Audi zu „Rigoletto“: „Die schwierigste Oper, die ich je gemacht habe“

Wien (APA) - „Das ist die schwierigste Oper, die ich je gemacht habe.“ Es ist nicht irgendein Regisseur, der das sagt, sondern Pierre Audi, ...

Wien (APA) - „Das ist die schwierigste Oper, die ich je gemacht habe.“ Es ist nicht irgendein Regisseur, der das sagt, sondern Pierre Audi, seit 26 Jahren Intendant der Amsterdamer Oper und Gast an vielen Opernhäusern. Und es ist nicht irgendeine Oper, sondern Verdis „Rigoletto“, eines der populärsten Werke der Opernliteratur. Am Samstag gibt Audi damit sein spätes Regie-Debüt an der Wiener Staatsoper.

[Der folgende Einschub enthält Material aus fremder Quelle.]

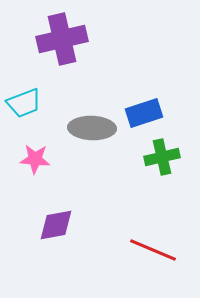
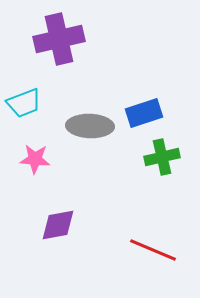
purple cross: moved 3 px left
gray ellipse: moved 2 px left, 2 px up
purple diamond: moved 2 px right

„Gerade, weil er so erfolgreich ist, ist ‚Rigoletto‘ eines der schwierigsten Stücke im Repertoire. Sehr dunkel, sehr tragisch, aber mit schwarzem Humor - was immer gefährlich ist, denn er könnte einen dazu verführen, das Stück bekömmlicher zu machen“, erklärt Audi im APA-Interview. „Das zu inszenieren ist harte Arbeit, denn wie jedes echte Meisterwerk ist es enorm vielschichtig. Jede Figur hat mehrere Facetten, wie bei einem Shakespeare-Stück. Daher habe ich versucht, die einzelnen Szenen wie Theater zu behandeln, mit echten Konfrontationen der Figuren - sehr natürlich und sehr nahe an der Musik. Glücklicherweise habe ich eine Besetzung, die nicht nur sängerisch erstklassig ist, sondern mit der man bei den Proben auch sehr gut darstellerisch arbeiten kann.“

Piotr Beczala singt den Duca, den herzoglichen Frauenhelden, in dem sich politische Macht und moralische Skrupellosigkeit paaren, Simon Keenlyside seinen Hofnarren Rigoletto, der so lange Teil des bösen Spiels ist, bis seine wohlbehütete Tochter Gilda (Erin Morley) selbst den Nachstellungen des Herzogs zum Opfer fällt. „Der dritte Akt läuft auf ein düsteres Endspiel hinaus, in dem jemand sterben muss.“

Audi lässt die Oper, die nach Victor Hugos Romanvorlage „Le roi s‘amuse“ am französischen Königshof spielen sollte und deren Schauplatz auf Verlangen der Zensur nach Mantua verlegt wurde, in der Renaissance spielen. „Das ist ein sehr interessantes Zeitalter, in dem der Tod eine große Rolle spielt. Einerseits gibt es eine große sexuelle Freizügigkeit, anderseits lässt sich der Tod ohneweiteres kaufen. Ich weiß, man hat mit ‚Rigoletto‘ schon alles Mögliche gemacht, aber ich bin nicht der richtige Regisseur dafür, wenn man die Oper auf dem Mond spielen lassen will oder im Studio einer Reality-TV-Show. Ich bin kein Konzept-Regisseur. Ich habe keine ‚Marke‘, keinen Stil, für den man mich engagiert. Ich versuche das zu erzählen, was mich persönlich an einer Geschichte interessiert. Und ich versuche, es dem Publikum möglichst einfach zu machen, dieser Geschichte zu folgen.“

Eine große Stiege werde es geben, schließlich werde eine Geschichte von Aufstieg und Fall erzählt, und ein Labyrinth, in dem die Seelenwindungen samt ihrer dunkelsten, geheimsten Bereiche widergespiegelt seien. Es ist - nach „Jerusalem“ und „Attila“ - erst seine dritte Verdi-Inszenierung und sein erster „Rigoletto“. „Ich habe aber sehr viele ‚Rigoletto‘-Inszenierungen gesehen und kenne das Werk daher ziemlich gut“, sagt der gebürtige Libanese, der 1988 im Alter von 31 Jahren die Leitung der Amsterdamer Oper übernahm.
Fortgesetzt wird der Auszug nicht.